Binding Oral Contracts

While it is obviously more advantageous for the enforceability of a contract to be in writing, an oral contract can be just as valid as written contract if the necessary criteria are met.

In Oswald v. Start Up SRL, 2021 BCCA 352 at para. 34 , the court set out the legal test for the formation of a binding and enforceable contract:

(a) there must be an intention to contract;

(b) the essential terms must be agreed to [by] the parties;

(c) the essential terms must be sufficiently certain;

(d) whether the requirements of a binding contract are met must be determined from the perspective of an objective reasonable bystander, not the subjective intentions of the parties; and

(e) the determination is contextual and must take into account all material facts, including the communications between the parties and the conduct of the parties both before and after the agreement is made.

Part (d) of the Oswald test summarizes “what has been called the objective principle of contract formation”: Summers v. Sawyer, 2005 CanLII 30880, 2005 CarswellOnt 4001 (S.C.) at para. 15 [Summers]. In Summers, the court adopted the following passage from S. M. Waddams, The Law of Contracts, 5th ed. (Toronto: Canada Law Book, 2005) at 103, which elaborates on this principle:

The principle function of the law of contracts is to protect reasonable expectations engendered by promises.
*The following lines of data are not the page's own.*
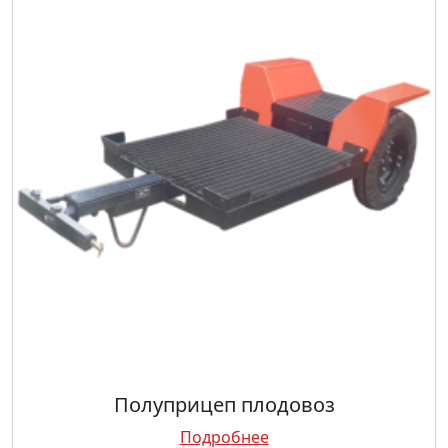
Полуприцеп плодовоз
Подробнее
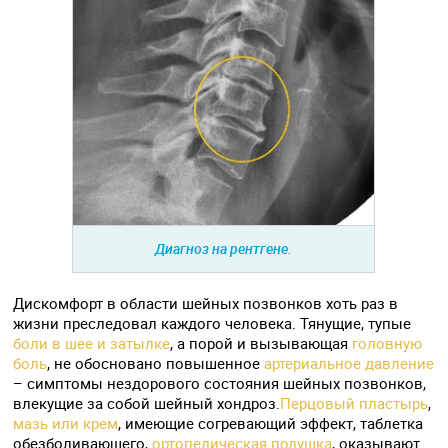
Диагноз на рентгене.
Дискомфорт в области шейных позвонков хоть раз в
жизни преследовал каждого человека. Тянущие, тупые
боли в шее и затылке
, а порой и вызывающая
головную
боль
, не обосновано повышенное
артериальное давление
– симптомы нездорового состояния шейных позвонков,
влекущие за собой шейный хондроз.
Перцовый пластырь
,
мазь или крем
, имеющие согревающий эффект, таблетка
обезболивающего,
ортопедическая подушка
, оказывают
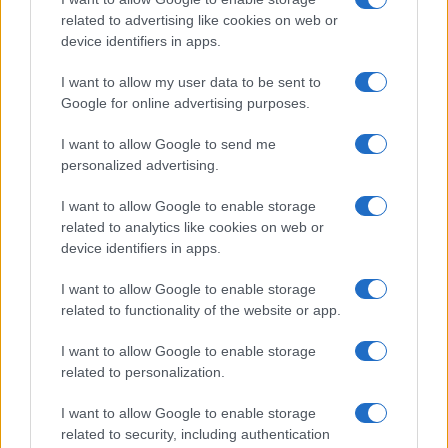
related to advertising like cookies on web or
Smartband o smartwatch: come scegliere il fitness
device identifiers in apps.
tracker giusto
I want to allow my user data to be sent to
Camilla Fiore · 8 Ago 2026
Google for online advertising purposes.
FITNESS
I want to allow Google to send me
personalized advertising.
I want to allow Google to enable storage
related to analytics like cookies on web or
device identifiers in apps.
I want to allow Google to enable storage
related to functionality of the website or app.
I want to allow Google to enable storage
related to personalization.
Allenamento in spiaggia: sequenze a corpo libero
I want to allow Google to enable storage
efficaci
related to security, including authentication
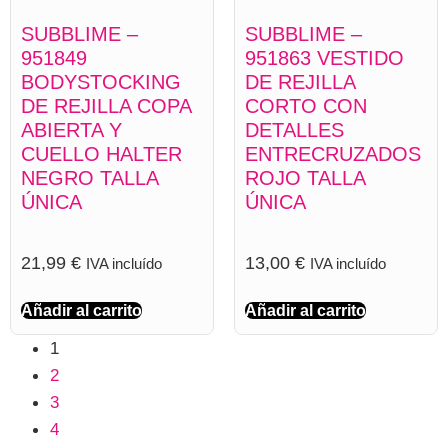
SUBBLIME –
SUBBLIME –
951849
951863 VESTIDO
BODYSTOCKING
DE REJILLA
DE REJILLA COPA
CORTO CON
ABIERTA Y
DETALLES
CUELLO HALTER
ENTRECRUZADOS
NEGRO TALLA
ROJO TALLA
ÚNICA
ÚNICA
21,99
€
13,00
€
IVA incluído
IVA incluído
Añadir al carrito
Añadir al carrito
1
2
3
4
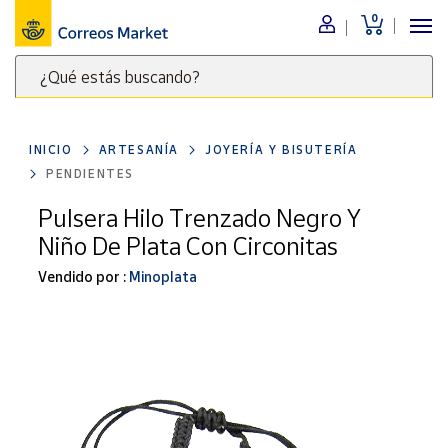
0
Menú
¿Qué estás buscando?
Nuestro
catálogo
Escribe
palabras
INICIO
ARTESANÍA
JOYERÍA Y BISUTERÍA
clave
Alimentación
PENDIENTES
para
Bebidas
buscar
Pulsera Hilo Trenzado Negro Y
Ocio y cultura
productos
Niño De Plata Con Circonitas
en
Juguetes y
juegos
Correos
Vendido por :
Minoplata
Market
Libros y
.
revistas
Merchandising
y regalos
Tienda de
Correos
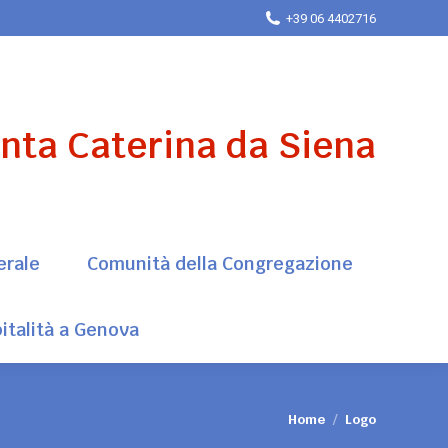
+39 06 4402716
erale
Comunità della Congregazione
italità a Genova
anta Caterina da Siena
erale
Comunità della Congregazione
italità a Genova
Tu sei qui:
Home
Logo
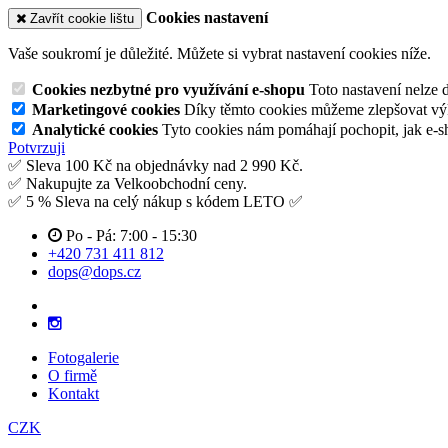
Cookies nastavení
Zavřít cookie lištu
Vaše soukromí je důležité. Můžete si vybrat nastavení cookies níže.
Cookies nezbytné pro využívání e-shopu
Toto nastavení nelze 
Marketingové cookies
Díky těmto cookies můžeme zlepšovat výko
Analytické cookies
Tyto cookies nám pomáhají pochopit, jak e-s
Potvrzuji
✅ Sleva 100 Kč na objednávky nad 2 990 Kč.
✅ Nakupujte za Velkoobchodní ceny.
✅ 5 % Sleva na celý nákup s kódem LETO ✅
Po - Pá: 7:00 - 15:30
+420 731 411 812
dops@dops.cz
Fotogalerie
O firmě
Kontakt
CZK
Every definition of contract, whether based on agreement or on promise, includes a consensual element. But the test of whether a promise is made, or of whether assent is manifested to a bargain, does not and should not depend on an inquiry into the actual state of mind of the promisor, but on how the promisor’s conduct would strike a reasonable person in the position of the promisee.

The Summers court also cited the following passage from Smith v. Hughes (1871), L.R. 6 Q.B. 597 at 607, which states the objective principle of contract formation another way:

If, whatever a man’s real intention may be, he so conducts himself that a reasonable man would believe that he was assenting to the terms proposed by the other party, and that other party upon that belief enters into a contract with him, the man thus conducting himself would be equally bound as if he had intended to agree to the other party’s terms.
See also Hucul v. GN Ventures Ltd., 2022 BCSC 144 at para. 136.

In Summers, the court concluded there was an oral agreement between the three shareholders of a trucking company that was unable to start a business due to a lack of financing. As a result, the shareholders were each responsible for one-third of the company’s start-up expenses.
Reeves v. Russell, 82 R.P.R. (4th) 137, 2009 CanLII 11437 (Ont. S.C.) Is a good example of a case where a court found an enforceable oral agreement had been formed in the context of the formation of a business.